Né à Ajaccio en 1775, le troisième fils Bonaparte grandit entre Brienne et la Révolution : tribun éloquent, il signe un pamphlet contre son frère avant de se réconcilier. Président du Conseil des Cinq-Cents au moment du retour d'Égypte, c'est lui qui, à Saint-Cloud, refuse la motion d'outlawrie et pointe son épée sur la poitrine de Napoléon devant les grenadiers — le geste qui sauve le 18 Brumaire. Ministre de l'Intérieur, il lance le Moniteur et se heurte à Fouché ; veuf de Christine Boyer, il épouse en secret Alexandrine de Bleschamp et refuse toute alliance princière imposée. Exilé à Rome sous la protection de Pie VII, prince de Canino puis de Musignano, il rate les Cent-Jours intercepté par les Autrichiens, meurt à Viterbe en 1840 en défendant dans ses Mémoires le républicain qu'il croyait être.

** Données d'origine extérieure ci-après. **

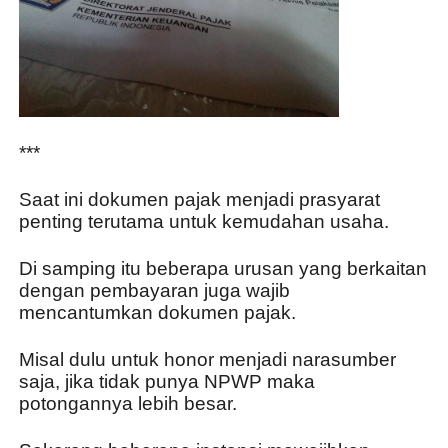
***
Saat ini dokumen pajak menjadi prasyarat 
penting terutama untuk kemudahan usaha. 
Di samping itu beberapa urusan yang berkaitan 
dengan pembayaran juga wajib 
mencantumkan dokumen pajak.
Misal dulu untuk honor menjadi narasumber 
saja, jika tidak punya NPWP maka 
potongannya lebih besar.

Corse, Brienne et le masque de Brutus
Lucien Bonaparte naît à Ajaccio le 21 mai 1775, dans la maison où l'on compte déjà Joseph l'aîné et Napoléon le cadet — lui sera le troisième fils, celui dont la parole court plus vite que l'épée. Letizia le voit volubile, insolent parfois, avide de livres et de disputes ; Charles Bonaparte meurt trop tôt pour le freiner. Les études le mènent à Autun, puis à Brienne, où il croise l'ombre de son frère parti avant lui : mêmes cours froides, mêmes règles jésuites, autre tempérament. Lucien n'est pas le cadet silencieux qui rêve d'artillerie ; c'est le rhéteur qui récite Voltaire, se passionne pour la République romaine et finit par prendre le pseudonyme de Brutus quand la famille s'installe à Saint-Maximin, dans le Var, après la fuite de Corse en 1793.
La Corse des années révolutionnaires l'a marqué : affrontements entre partisans de Paoli et bonapartistes, trahisons de voisinage, le goût amer de la politique comme guerre civile miniature. À dix-huit ans, il épouse Christine Boyer — fille d'un marchand de Saint-Maximin, jeune et sans dot brillante. Napoléon, déjà pressé par l'ambition militaire, juge le mariage déplacé : pas assez de lustre, trop de sentiment. Les frères se disputent ; Lucien, furieux, va jusqu'à publier un pamphlet hostile au général Bonaparte. La réconciliation viendra — la famille corse referme les rangs quand le vent tourne — mais le schéma est posé : Lucien croit au droit de dire non, même à celui qui monte.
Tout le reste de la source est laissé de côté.